I've been back in Silicon Valley for the last few days; tomorrow, I head back to Chicago. Not a lot has changed since I moved a year ago. Just about everything is more expensive, from gasoline (30 cents more a gallon) to food, although I got a great deal at a local hotel. It's certainly a lot warmer here, and there's no snow; I'm returning to heavy snow and a high around 25 degrees F in Chicago.
Stanford Hospital has taken over the old Excite@Home building in Redwood City, a huge white elephant that was a symbol of the dot-bomb implosion (Excite@Home went out of business before the company could occupy its new headquarters, and the building sat empty for years.) However, new white elephants have taken its place; there are two empty office towers near Great America in Santa Clara, and other, less visible empty buildings and "see-throughs" scattered throughout the area.

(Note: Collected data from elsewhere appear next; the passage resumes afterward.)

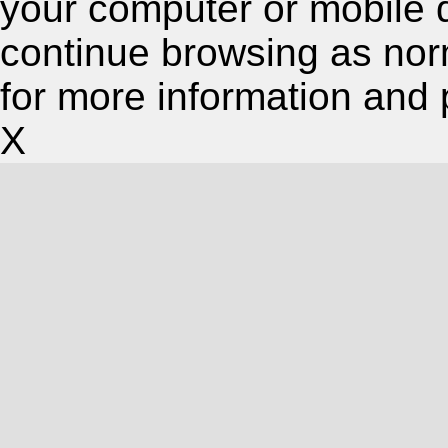
your computer or mobile 
continue browsing as nor
for more information and 
X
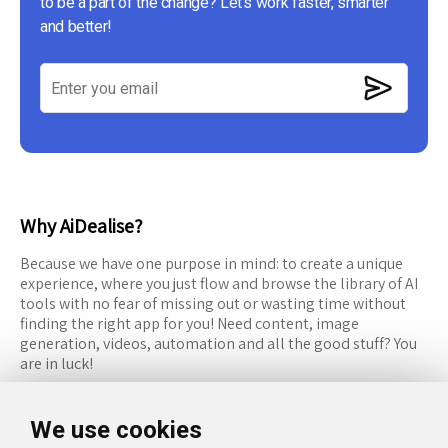
to be a part of the change? Let's work faster, smarter
and better!
Why AiDealise?
Because we have one purpose in mind: to create a unique
experience, where you just flow and browse the library of AI
tools with no fear of missing out or wasting time without
finding the right app for you! Need content, image
generation, videos, automation and all the good stuff? You
are in luck!
RESOURCES
FOLLOW US
We use cookies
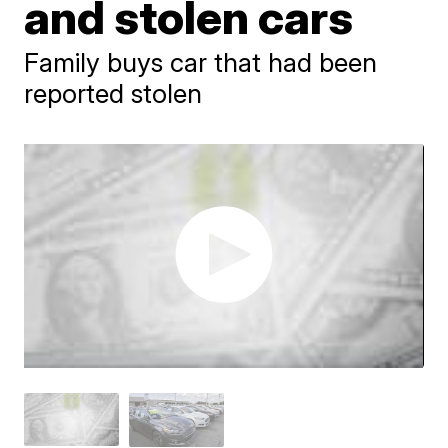
and stolen cars
Family buys car that had been
reported stolen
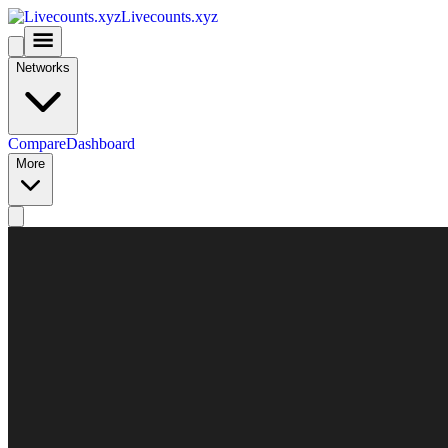
Livecounts.xyz
Networks
Compare
Dashboard
More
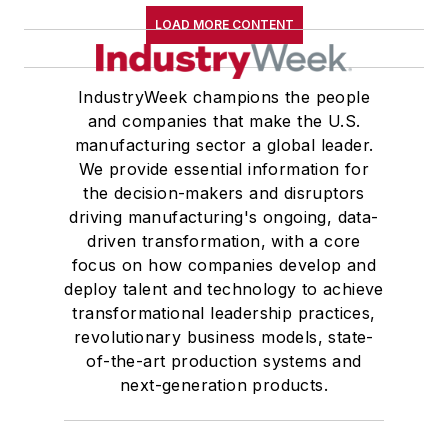
LOAD MORE CONTENT
IndustryWeek champions the people
and companies that make the U.S.
manufacturing sector a global leader.
We provide essential information for
the decision-makers and disruptors
driving manufacturing's ongoing, data-
driven transformation, with a core
focus on how companies develop and
deploy talent and technology to achieve
transformational leadership practices,
revolutionary business models, state-
of-the-art production systems and
next-generation products.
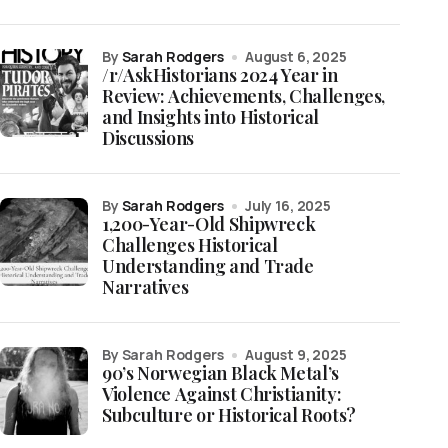
by
Sarah Rodgers
August 6, 2025
/r/AskHistorians 2024 Year in
Review: Achievements, Challenges,
and Insights into Historical
Discussions
by
Sarah Rodgers
July 16, 2025
1,200-Year-Old Shipwreck
Challenges Historical
Understanding and Trade
Narratives
by Sarah Rodgers
August 9, 2025
90’s Norwegian Black Metal’s
Violence Against Christianity:
Subculture or Historical Roots?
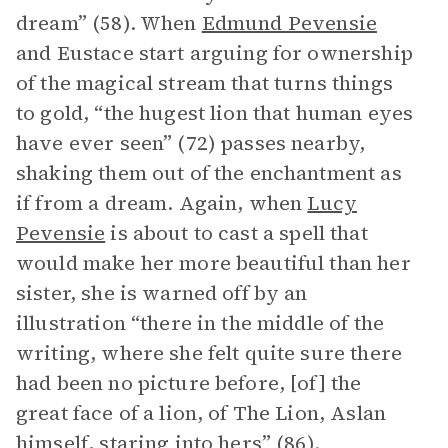
dream” (58). When
Edmund Pevensie
and Eustace start arguing for ownership
of the magical stream that turns things
to gold, “the hugest lion that human eyes
have ever seen” (72) passes nearby,
shaking them out of the enchantment as
if from a dream. Again, when
Lucy
Pevensie
is about to cast a spell that
would make her more beautiful than her
sister, she is warned off by an
illustration “there in the middle of the
writing, where she felt quite sure there
had been no picture before, [of] the
great face of a lion, of The Lion, Aslan
himself, staring into hers” (86).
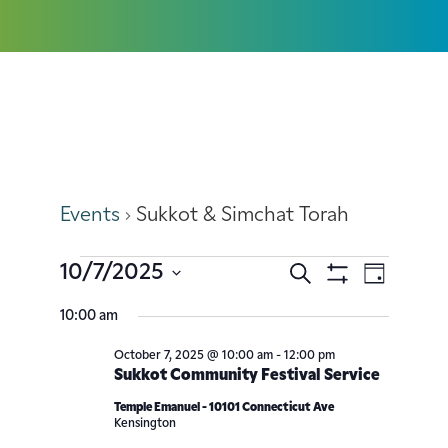
Sukkot & Simchat Torah
Events
Sukkot & Simchat Torah
10/7/2025
Search
Event
Events
Day
Show
Select
Filters
Views
10:00 am
Search
date.
Navig
October 7, 2025 @ 10:00 am
-
12:00 pm
and
Sukkot Community Festival Service
Views
Temple Emanuel - 10101 Connecticut Ave
Kensington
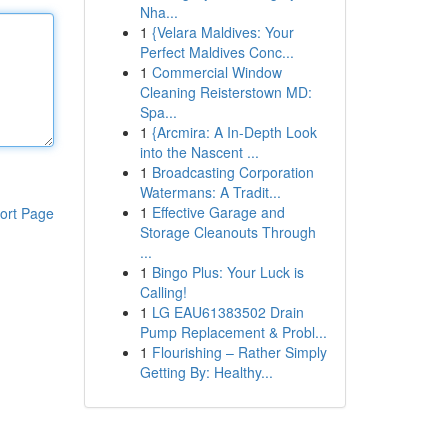
Nha...
1
{Velara Maldives: Your
Perfect Maldives Conc...
1
Commercial Window
Cleaning Reisterstown MD:
Spa...
1
{Arcmira: A In-Depth Look
into the Nascent ...
1
Broadcasting Corporation
Watermans: A Tradit...
1
Effective Garage and
ort Page
Storage Cleanouts Through
...
1
Bingo Plus: Your Luck is
Calling!
1
LG EAU61383502 Drain
Pump Replacement & Probl...
1
Flourishing – Rather Simply
Getting By: Healthy...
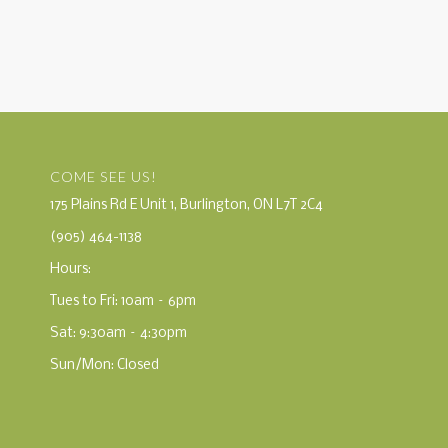
COME SEE US!
175 Plains Rd E Unit 1, Burlington, ON L7T 2C4
(905) 464-1138
Hours:
Tues to Fri: 10am – 6pm
Sat: 9:30am – 4:30pm
Sun/Mon: Closed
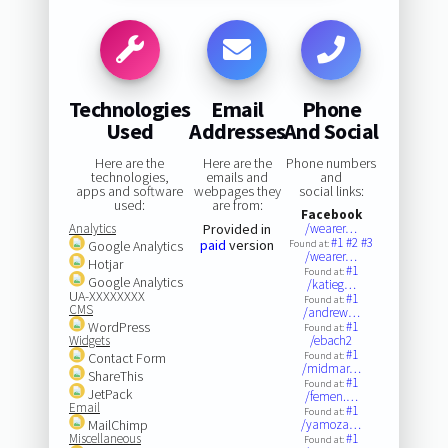
Technologies
Email
Phone
Used
Addresses
And Social
Here are the
Here are the
Phone numbers
technologies,
emails and
and
apps and software
webpages they
social links:
used:
are from:
Facebook
Analytics
Provided in
/wearer…
#1
#2
#3
paid
version
Google Analytics
Found at:
/wearer…
Hotjar
#1
Found at:
Google Analytics
/katieg…
UA-XXXXXXXX
#1
Found at:
CMS
/andrew…
WordPress
#1
Found at:
Widgets
/ebach2
#1
Contact Form
Found at:
/midmar…
ShareThis
#1
Found at:
JetPack
/femen.…
Email
#1
Found at:
MailChimp
/yamoza…
Miscellaneous
#1
Found at:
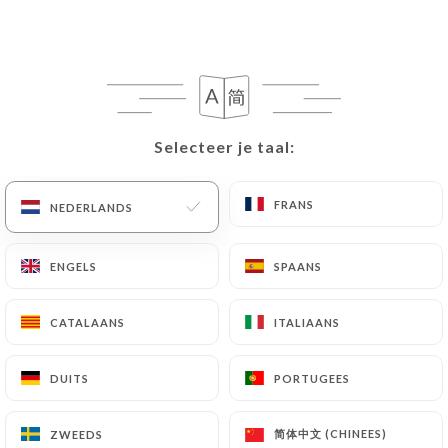
following address: privacy@urecommend.co In this
case, the User must indicate the Personal Data that
they would like
https://levolantbasque.fr
to
correct, update or delete, identifying themselves
precisely with a copy of an identity document
(identity card or passport). Requests for deletion
Selecteer je taal:
Selecteer je taal:
of Personal Data will be subject to the obligations
imposed on
https://levolantbasque.fr
by law,
FRANS
FRANS
NEDERLANDS
NEDERLANDS
particularly in terms of document retention or
archiving.
ENGELS
ENGELS
SPAANS
SPAANS
Finally, Users of
https://levolantbasque.fr
can
file a complaint with the supervisory authorities,
CATALAANS
CATALAANS
ITALIAANS
ITALIAANS
and in particular the CNIL
(
https://www.cnil.fr/fr/plaintes
).
DUITS
DUITS
PORTUGEES
PORTUGEES
7.4 Non-communication of personal data
简体中文 (CHINEES)
简体中文 (CHINEES)
ZWEEDS
ZWEEDS
https://levolantbasque.fr
refrains from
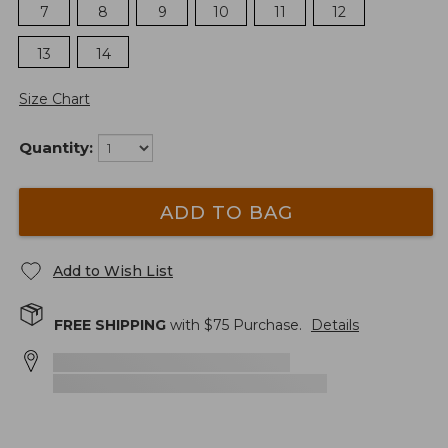
7
8
9
10
11
12
13
14
Size Chart
Quantity:
ADD TO BAG
Add to Wish List
FREE SHIPPING
with $
75
Purchase.
Details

It feels as though the Valley is on hold, not dead, but the pre-recession energy of the place has dissipated. There's a sense that post-dot-com crash and post-recession, the Valley won't have the vibrancy that it once had. That's not to say that there isn't still a lot of activity here--after all, Apple, Facebook, Google, HP, Intel and Nvidia are all headquartered here, as are hundreds of other high-tech and biotech companies. However, I think that we're likely to see Silicon Valley become a satellite location for many companies, rather than headquarters.
It makes sense to have a presence in Silicon Valley when it's appropriate. For example, you may need an engineering team with skills that simply aren't available anywhere else, so it would make sense to set up a development office here. However, just about every other skill set you're likely to need is available in quantity in other parts of the country and world. Companies based outside the Valley should only put operations here that justify the extremely high cost of doing business.